What is needed
Take the line holding "Scampia, ripristinata la targa in Piazza Giov" as the first line of the answer and the last line of the listing as its end; retype everything between exactly.

--- START ---

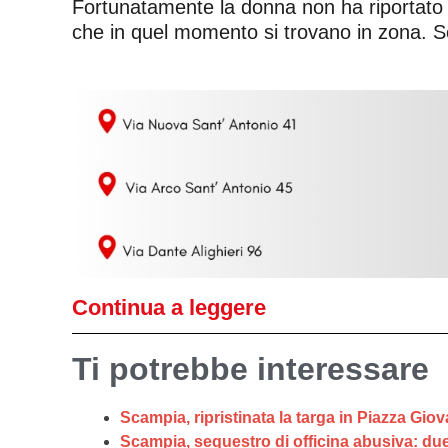
Fortunatamente la donna non ha riportato a
che in quel momento si trovano in zona. Sco
Continua a leggere
Ti potrebbe interessare
Scampia, ripristinata la targa in Piazza Giov
Scampia, sequestro di officina abusiva: due p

--- END ---

Solution for this problem
Scampia, ripristinata la targa in Piazza Giov
Scampia, sequestro di officina abusiva: due p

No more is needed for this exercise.